# order aquarium plants online



## myraymond (Jul 21, 2008)

Is there any good online site to order aquarium plants except for aquariumplants .com? thx


----------



## ameekplec. (May 1, 2008)

What plants are you looking for? Menagerie can usually get you anything you want, and more.


----------



## myraymond (Jul 21, 2008)

From their website, seems no plants for sale right now. I am looking for Blyxa japonica, Limnophila aromatica etc.


----------



## ameekplec. (May 1, 2008)

Harold should be able to get all of those for you.

Wasn't Jimmyjam selling those species?


----------



## myraymond (Jul 21, 2008)

I asked Jimmy and they are sold out.


----------



## ameekplec. (May 1, 2008)

Call Harold in a week or so (after he gets back from Vacation) - they'll be ordering plants and more FW stock so he'll probably be able to bring in everything you're looking for.


----------



## myraymond (Jul 21, 2008)

Is Harold from Menagerie ?


----------



## ameekplec. (May 1, 2008)

yeppers peppers.


----------



## Mr Fishies (Sep 21, 2007)

myraymond said:


> From their website, seems no plants for sale right now. I am looking for Blyxa japonica, Limnophila aromatica etc.

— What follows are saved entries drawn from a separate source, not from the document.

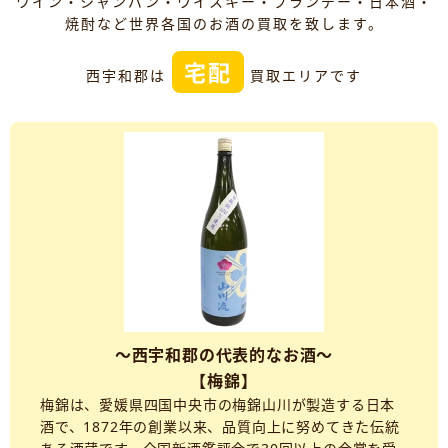
ワイン・シャンパン・ウイスキー・ブランデー・日本酒・
焼酎など世界各国のお酒の買取を致します。
宅配
西宇和郡は
買取エリアです
～西宇和郡の代表的なお酒～
【梅錦】
梅錦は、愛媛県四国中央市の梅錦山川が製造する日本
酒で、1872年の創業以来、品質向上に努めてきた伝統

If you're still searching for L. Aromatica and located in the Brampton/Mississauga area I think I could accommodate with a few stems. No Blyxa though. What else are you looking for or interested in? Shipping can be worked out too if you are interested in enough items to make it worth it (for you that is).


----------



## myraymond (Jul 21, 2008)

Thanks. but I am in Richmond Hill and a little bit too far for me to go to Brampton/Mississauga.


----------